October 11, 2023

A Few Words on the Question of Stigmata (Archbishop Basil Krivoshein)

A Few Words on the Question of Stigmata

By Archbishop Basil (Krivoshein)

In the report on stigmata published in this issue of our “Vestnik”,1 Bishop Anthony2 deliberately limited himself to presenting the psychophysical side of the phenomenon of stigmatization against the background of an emotional-spiritual type of spirituality, focused on the suffering of Christ. One could develop these thoughts by saying that stigmatization is understandable and, consciously or unconsciously, is possible only in a specific theological and spiritual environment, characteristic of well-known and very strong theological and spiritual movements in the Catholic Church, but alien in its entirety to the Orthodox Church. Another thing is that one of the Orthodox or even Monophysites could one way or another join such movements and, therefore, gain the opportunity to become a “stigmatist.” Vladyka Anthony emphasizes precisely this.

The spiritual and theological background of stigmatization from an Orthodox perspective could be summarized as follows.

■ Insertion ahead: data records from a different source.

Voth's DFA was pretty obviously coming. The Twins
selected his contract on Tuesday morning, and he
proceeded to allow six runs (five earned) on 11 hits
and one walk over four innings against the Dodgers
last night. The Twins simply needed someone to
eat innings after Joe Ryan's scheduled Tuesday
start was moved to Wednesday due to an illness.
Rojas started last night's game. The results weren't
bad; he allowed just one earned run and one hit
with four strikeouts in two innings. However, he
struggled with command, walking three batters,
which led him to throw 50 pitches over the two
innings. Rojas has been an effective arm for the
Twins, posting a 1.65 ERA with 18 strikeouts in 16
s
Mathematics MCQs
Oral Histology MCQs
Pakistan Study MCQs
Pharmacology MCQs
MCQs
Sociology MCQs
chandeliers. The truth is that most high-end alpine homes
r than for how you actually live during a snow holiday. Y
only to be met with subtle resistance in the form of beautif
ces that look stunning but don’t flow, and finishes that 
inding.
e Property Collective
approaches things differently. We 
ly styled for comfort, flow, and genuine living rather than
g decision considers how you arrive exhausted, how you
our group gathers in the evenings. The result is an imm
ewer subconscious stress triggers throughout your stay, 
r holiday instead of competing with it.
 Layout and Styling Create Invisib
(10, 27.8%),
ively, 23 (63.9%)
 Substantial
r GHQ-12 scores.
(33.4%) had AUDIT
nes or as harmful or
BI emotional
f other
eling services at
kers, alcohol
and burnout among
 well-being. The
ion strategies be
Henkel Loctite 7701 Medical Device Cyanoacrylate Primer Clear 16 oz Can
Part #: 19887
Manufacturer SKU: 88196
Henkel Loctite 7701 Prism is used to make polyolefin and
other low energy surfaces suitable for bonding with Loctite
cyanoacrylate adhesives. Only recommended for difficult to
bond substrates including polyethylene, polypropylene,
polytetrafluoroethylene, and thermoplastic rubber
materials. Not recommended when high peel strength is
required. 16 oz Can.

I. “Imaginative” prayer, evoking ideas, or, as the ancient ascetic fathers called them, “imaginations,” when the person praying imagines the suffering of Christ and focuses all his attention on these images evoked by him. Such a prayer technique can greatly influence the mental and even physical state of the person praying, and this justifies the phenomenon of stigmatization. The Orthodox Fathers reject this path of prayer, based on the work of the imagination, as dangerous and leading to error, and contrast it with pure and formless prayer, in which our mind is freed from every image and even from every thought and, uniting with the heart, as if “naked” stands before Jesus Christ the Son of God, begging Him for mercy.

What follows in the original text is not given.